国际总裁爱上老人斑老人臭的我

第1章

国际总裁爱上老人斑老人臭的我 小鸽不如不鸽 2026-04-24 11:48:28 现代言情
第一章 老人臭
我叫王招娣,二十九岁,未婚,职业是写字楼保洁员。
每天早上六点,我准时出现在CBD最高的那栋写字楼里,推着我的清洁车,从四十八层的总裁办公区开始往下擦。玻璃幕墙外面的城市刚刚醒来,阳光照在那些擦得透亮的玻璃上,能看见我的倒影——一个穿着蓝色工装、头发随便扎成马尾、脸上有斑的女人。
不是雀斑。是老人斑。
我二十九岁,长了老人斑。额头上有两块,左边脸颊有一块,颜色是那种洗不掉的黄褐色,像被烟头烫过之后留下的疤。皮肤科的医生说这叫“脂溢性角化”,跟年纪没关系,跟基因有关系。我问他能不能激光打掉,他说能,打一次两千,可能要打三四次。我当时站起来就走了。两千块,够我交两个月的房租。
除了老人斑,我还有老人臭。
不是骂人,是真的老人臭。科学上叫“加龄臭”,是皮肤分泌的脂肪酸氧化之后产生的一种味道。正常的加龄臭一般出现在四十岁以后,但我从二十岁就有了。夏天最明显,腋下和后背会散发出一股淡淡的、油腻的、像旧衣服在柜子里放久了的那种味道。我试过很多办法——药皂、止汗露、除臭喷雾,每天洗两次澡,衣服用消毒液泡。管用几个小时,然后味道又回来了。
所以我选择了一份不用跟人打交道的职业。保洁员很好。写字楼里的白领们从我身边走过的时候,最多皱一下眉头,然后快步离开。没有人会停下来问我“你身上什么味道”,没有人会盯着我脸上的斑看超过两秒。我在他们眼里是一台会移动的清洁机器,机器的味道不重要,机器的长相也不重要。
这就是我,王招娣。二十九岁,老人斑,老人臭,月薪四千,存款一万八,人生的高光时刻是上个月在电梯里捡到了五十块钱。
而我的妹妹王盼娣,今年二十四岁,身高一米五八,体重二百零三斤。她跟我是同一个妈生的,但我们俩的区别,大概等于天鹅和河马的区别。不是说我。她是河马。
第二章 二百斤的妹妹
王盼娣在一家直播公司当主播。
不是那种带货的头部主播,是那种在深夜档对着几十个观众唱歌聊天的小主播。

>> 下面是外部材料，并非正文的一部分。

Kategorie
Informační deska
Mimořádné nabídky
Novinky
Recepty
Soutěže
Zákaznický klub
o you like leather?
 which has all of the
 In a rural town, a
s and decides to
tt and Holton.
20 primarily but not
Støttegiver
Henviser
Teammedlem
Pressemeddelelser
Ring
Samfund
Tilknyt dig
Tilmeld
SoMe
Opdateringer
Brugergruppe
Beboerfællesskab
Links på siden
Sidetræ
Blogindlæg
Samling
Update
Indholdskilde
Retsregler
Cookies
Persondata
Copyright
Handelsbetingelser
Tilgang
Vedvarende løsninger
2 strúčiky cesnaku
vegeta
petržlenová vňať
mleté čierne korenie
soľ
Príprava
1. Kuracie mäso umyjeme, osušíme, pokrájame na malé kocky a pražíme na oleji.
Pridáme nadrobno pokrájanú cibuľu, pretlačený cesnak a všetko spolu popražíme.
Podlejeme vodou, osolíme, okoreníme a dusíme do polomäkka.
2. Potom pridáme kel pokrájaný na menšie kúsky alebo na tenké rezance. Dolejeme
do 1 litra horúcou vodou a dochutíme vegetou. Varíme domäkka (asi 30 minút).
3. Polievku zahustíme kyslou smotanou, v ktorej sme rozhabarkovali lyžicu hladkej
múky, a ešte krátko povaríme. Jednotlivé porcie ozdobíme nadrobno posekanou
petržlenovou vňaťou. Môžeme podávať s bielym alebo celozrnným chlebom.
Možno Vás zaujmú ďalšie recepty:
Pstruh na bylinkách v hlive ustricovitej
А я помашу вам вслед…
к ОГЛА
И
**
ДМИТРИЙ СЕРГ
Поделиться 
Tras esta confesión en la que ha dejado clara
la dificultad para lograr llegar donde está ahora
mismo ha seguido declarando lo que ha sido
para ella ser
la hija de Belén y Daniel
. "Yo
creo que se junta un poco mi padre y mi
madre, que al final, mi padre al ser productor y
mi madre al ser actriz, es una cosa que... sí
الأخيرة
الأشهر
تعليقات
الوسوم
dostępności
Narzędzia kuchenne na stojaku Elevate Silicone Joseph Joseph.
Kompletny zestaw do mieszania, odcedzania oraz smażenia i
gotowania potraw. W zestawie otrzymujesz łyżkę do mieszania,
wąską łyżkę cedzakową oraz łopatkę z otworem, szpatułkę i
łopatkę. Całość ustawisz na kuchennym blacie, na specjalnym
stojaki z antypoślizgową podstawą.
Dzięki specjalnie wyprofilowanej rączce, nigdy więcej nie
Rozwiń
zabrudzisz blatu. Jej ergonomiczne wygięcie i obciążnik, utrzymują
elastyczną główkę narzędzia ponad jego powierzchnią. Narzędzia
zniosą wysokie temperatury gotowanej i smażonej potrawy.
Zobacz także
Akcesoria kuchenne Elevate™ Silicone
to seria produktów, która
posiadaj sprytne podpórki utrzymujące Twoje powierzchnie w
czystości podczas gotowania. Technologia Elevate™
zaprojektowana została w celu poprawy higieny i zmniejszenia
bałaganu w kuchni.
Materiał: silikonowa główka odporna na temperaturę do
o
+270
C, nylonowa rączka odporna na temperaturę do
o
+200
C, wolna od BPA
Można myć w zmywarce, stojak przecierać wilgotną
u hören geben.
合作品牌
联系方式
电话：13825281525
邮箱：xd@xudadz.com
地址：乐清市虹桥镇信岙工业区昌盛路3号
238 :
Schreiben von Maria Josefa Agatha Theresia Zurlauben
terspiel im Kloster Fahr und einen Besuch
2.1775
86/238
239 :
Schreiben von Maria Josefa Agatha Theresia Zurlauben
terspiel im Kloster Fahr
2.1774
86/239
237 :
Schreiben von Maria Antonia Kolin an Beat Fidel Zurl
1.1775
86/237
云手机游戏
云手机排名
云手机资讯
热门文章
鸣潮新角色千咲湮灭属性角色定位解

她的直播间名字叫“盼盼小甜甜”,头像是美颜拉满的自拍,简介写着“可盐可甜,喜欢我的点点关注”。美颜滤镜下的王盼娣,下巴是尖的,眼睛是大的,皮肤是白的。现实中的王盼娣,下巴有三层,眼睛被肉挤成一条缝,皮肤因为长期熬夜直播泛着油光。但她不觉得这是问题。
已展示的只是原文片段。